To do: For the entries below, print exactly the lines between the line holding "para su información" and the line holding "normes en vigueur.", inclusive, and nothing else.

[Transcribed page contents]
---------------
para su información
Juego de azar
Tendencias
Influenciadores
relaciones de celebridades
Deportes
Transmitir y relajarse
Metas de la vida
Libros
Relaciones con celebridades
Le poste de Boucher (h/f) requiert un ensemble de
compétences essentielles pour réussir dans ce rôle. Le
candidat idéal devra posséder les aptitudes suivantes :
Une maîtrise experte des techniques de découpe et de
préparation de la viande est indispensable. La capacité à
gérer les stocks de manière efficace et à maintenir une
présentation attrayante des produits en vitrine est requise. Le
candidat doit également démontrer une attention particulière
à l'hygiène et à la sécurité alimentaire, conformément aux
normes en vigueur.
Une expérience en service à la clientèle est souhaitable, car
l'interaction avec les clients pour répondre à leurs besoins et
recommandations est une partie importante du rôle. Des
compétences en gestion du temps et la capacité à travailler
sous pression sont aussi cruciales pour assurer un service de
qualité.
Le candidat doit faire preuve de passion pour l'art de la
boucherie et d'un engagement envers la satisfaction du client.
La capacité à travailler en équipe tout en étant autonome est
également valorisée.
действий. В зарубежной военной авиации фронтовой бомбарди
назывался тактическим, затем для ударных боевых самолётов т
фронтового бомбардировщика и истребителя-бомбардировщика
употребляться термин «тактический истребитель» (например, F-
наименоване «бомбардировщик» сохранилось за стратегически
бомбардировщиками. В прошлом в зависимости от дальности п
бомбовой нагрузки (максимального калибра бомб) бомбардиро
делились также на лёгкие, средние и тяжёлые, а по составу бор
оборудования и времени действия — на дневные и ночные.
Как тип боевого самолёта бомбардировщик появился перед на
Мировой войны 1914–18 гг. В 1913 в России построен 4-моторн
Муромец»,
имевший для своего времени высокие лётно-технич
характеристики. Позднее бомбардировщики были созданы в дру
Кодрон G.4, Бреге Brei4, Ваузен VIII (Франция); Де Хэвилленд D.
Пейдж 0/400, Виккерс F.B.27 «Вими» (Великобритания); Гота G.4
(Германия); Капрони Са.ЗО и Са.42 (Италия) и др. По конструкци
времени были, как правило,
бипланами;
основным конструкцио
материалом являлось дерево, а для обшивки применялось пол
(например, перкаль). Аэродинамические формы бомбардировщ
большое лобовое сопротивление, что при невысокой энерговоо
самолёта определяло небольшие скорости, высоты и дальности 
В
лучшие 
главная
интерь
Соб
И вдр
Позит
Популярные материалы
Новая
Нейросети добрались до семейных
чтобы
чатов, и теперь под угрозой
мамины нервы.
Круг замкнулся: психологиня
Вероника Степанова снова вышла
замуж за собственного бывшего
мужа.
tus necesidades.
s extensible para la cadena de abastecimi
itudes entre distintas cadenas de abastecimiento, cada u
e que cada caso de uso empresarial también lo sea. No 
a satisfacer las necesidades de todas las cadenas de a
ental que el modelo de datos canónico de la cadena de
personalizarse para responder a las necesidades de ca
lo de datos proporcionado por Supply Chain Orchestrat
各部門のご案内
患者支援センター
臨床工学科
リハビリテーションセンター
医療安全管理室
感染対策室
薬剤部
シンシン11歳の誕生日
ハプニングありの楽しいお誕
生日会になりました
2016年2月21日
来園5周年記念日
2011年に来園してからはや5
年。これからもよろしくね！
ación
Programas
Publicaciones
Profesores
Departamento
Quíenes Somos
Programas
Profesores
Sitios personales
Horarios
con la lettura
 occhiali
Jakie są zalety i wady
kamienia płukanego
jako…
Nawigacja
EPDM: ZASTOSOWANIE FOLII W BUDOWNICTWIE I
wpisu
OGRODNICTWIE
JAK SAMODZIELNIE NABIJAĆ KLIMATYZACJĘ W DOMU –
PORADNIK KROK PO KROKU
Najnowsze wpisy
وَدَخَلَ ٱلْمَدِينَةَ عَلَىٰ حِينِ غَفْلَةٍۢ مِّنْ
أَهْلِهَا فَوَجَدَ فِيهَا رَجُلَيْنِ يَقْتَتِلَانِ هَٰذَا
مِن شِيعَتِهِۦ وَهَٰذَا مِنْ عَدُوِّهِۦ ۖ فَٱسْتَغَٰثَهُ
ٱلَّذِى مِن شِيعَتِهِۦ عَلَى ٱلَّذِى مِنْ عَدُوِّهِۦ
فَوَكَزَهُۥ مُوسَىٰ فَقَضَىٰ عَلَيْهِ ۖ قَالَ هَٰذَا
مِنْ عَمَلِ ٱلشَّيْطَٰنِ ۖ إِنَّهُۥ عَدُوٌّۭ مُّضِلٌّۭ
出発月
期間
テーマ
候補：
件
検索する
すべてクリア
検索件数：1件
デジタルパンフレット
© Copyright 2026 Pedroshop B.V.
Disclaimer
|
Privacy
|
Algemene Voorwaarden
---------------
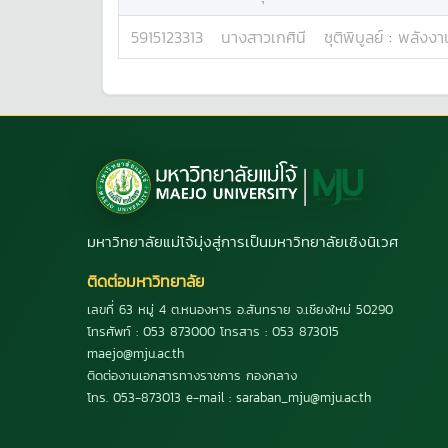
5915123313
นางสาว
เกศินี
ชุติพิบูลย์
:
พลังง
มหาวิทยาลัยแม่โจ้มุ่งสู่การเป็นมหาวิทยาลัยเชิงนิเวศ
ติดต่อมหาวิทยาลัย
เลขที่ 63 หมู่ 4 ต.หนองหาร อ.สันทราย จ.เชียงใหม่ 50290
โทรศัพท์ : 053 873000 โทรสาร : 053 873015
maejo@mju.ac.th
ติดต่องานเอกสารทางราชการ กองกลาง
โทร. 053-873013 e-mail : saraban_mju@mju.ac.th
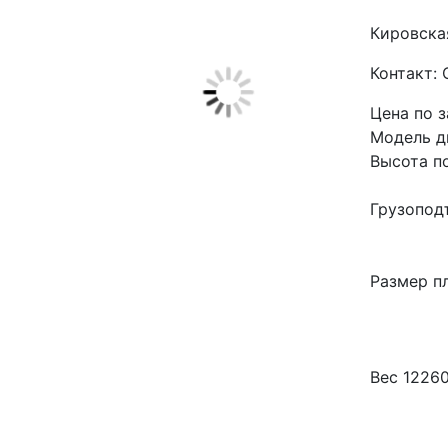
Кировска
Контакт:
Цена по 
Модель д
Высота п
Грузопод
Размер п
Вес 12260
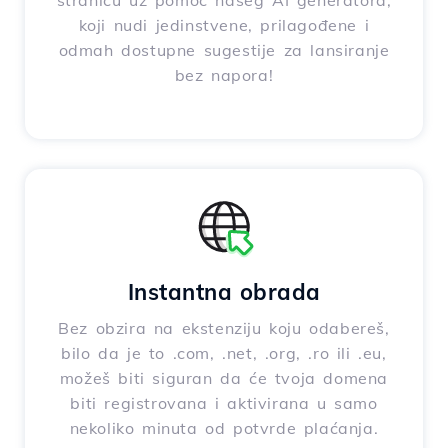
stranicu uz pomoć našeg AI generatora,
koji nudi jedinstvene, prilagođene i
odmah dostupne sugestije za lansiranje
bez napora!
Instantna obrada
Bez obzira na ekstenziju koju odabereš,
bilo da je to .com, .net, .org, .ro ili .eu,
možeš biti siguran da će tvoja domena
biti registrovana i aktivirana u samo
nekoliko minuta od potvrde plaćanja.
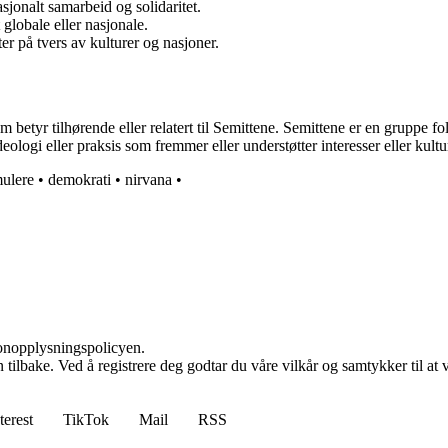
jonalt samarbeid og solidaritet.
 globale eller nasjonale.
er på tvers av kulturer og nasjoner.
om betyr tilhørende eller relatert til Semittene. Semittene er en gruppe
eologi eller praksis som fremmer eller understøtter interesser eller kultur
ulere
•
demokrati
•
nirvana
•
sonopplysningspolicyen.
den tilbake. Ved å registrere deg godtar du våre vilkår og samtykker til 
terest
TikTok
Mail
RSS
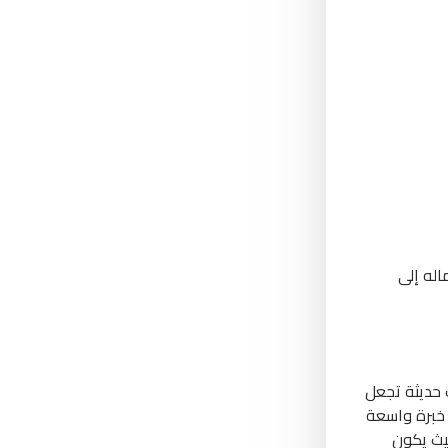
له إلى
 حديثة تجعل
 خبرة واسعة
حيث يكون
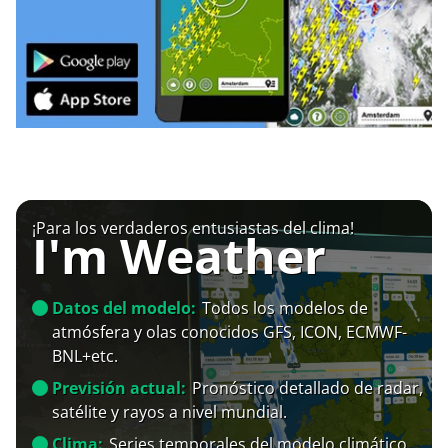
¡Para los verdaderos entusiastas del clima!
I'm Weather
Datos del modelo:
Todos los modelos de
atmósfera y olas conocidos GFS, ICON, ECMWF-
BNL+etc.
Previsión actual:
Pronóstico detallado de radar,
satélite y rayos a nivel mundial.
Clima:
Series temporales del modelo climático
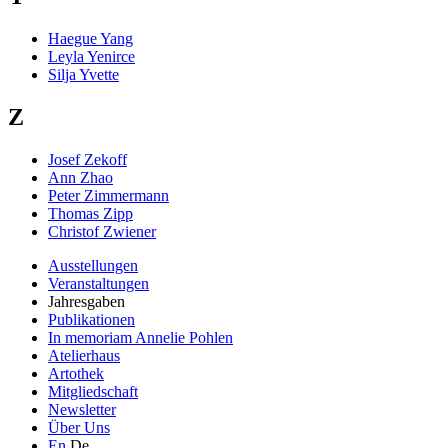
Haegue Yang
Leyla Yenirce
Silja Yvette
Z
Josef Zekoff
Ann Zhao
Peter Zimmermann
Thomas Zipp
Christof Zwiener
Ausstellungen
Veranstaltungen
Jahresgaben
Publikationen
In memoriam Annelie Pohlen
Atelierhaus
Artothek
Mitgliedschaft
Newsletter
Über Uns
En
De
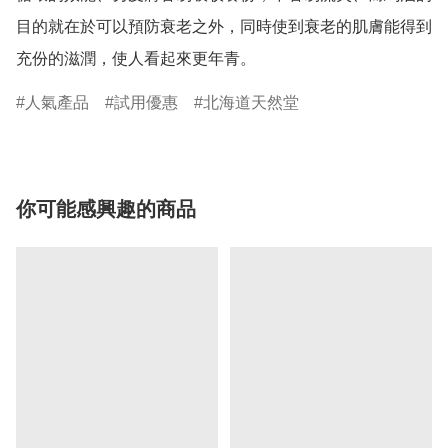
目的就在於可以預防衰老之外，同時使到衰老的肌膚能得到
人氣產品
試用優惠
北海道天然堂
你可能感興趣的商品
---------------
Your response:
para su información
Juego de azar
Tendencias
Influenciadores
relaciones de celebridades
Deportes
Transmitir y relajarse
Metas de la vida
Libros
Relaciones con celebridades
Le poste de Boucher (h/f) requiert un ensemble de
compétences essentielles pour réussir dans ce rôle. Le
candidat idéal devra posséder les aptitudes suivantes :
Une maîtrise experte des techniques de découpe et de
préparation de la viande est indispensable. La capacité à
gérer les stocks de manière efficace et à maintenir une
présentation attrayante des produits en vitrine est requise. Le
candidat doit également démontrer une attention particulière
à l'hygiène et à la sécurité alimentaire, conformément aux
normes en vigueur.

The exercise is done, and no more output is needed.